## PROBLEM TO WORK ON
Your reply should consist only of the lines from the one with "Auf Basis Ihrer zuvor gewählten Suchkriterien" through the end of the entries, transcribed exactly. Pictures stay out.

══ DATA FOR THIS TASK

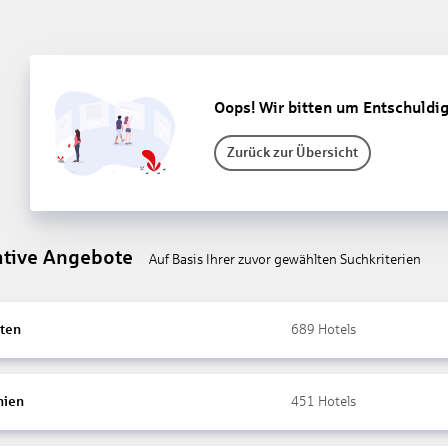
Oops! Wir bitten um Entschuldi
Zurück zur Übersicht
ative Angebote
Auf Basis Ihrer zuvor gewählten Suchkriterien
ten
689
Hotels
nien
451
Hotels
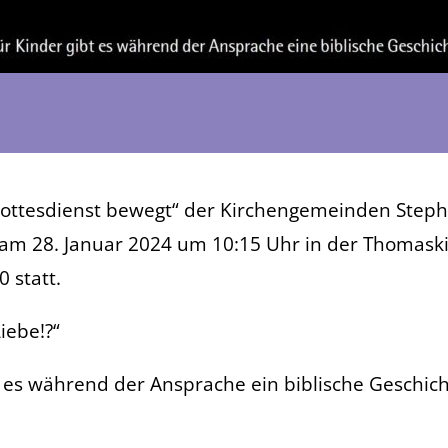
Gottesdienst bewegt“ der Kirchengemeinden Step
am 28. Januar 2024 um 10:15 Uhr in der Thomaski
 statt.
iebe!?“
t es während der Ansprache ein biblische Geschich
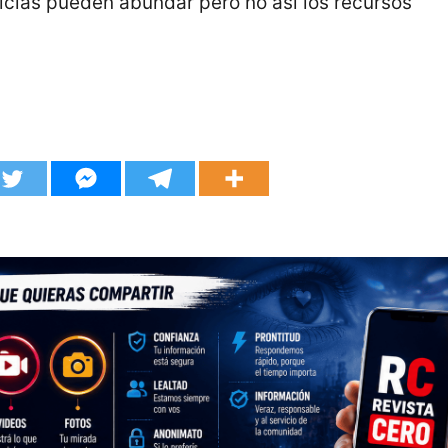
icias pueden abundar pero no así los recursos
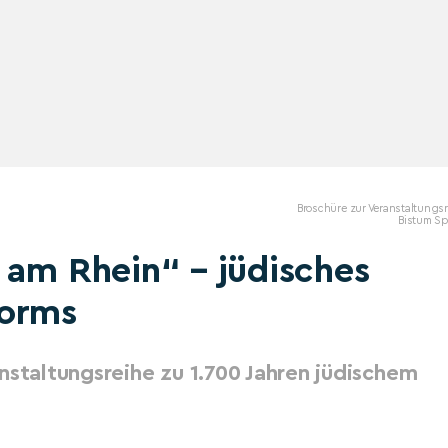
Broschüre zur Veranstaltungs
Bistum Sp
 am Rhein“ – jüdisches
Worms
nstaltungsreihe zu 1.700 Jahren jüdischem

════

## RESPONSE TO THIS EXERCISE
Auf Basis Ihrer zuvor gewählten Suchkriterien
ten
689
Hotels
nien
451
Hotels
Gottesdienst bewegt“ der Kirchengemeinden Step
am 28. Januar 2024 um 10:15 Uhr in der Thomaski
 statt.
iebe!?“
t es während der Ansprache ein biblische Geschich
icias pueden abundar pero no así los recursos
Broschüre zur Veranstaltungs
Bistum Sp
 am Rhein“ – jüdisches
Worms
nstaltungsreihe zu 1.700 Jahren jüdischem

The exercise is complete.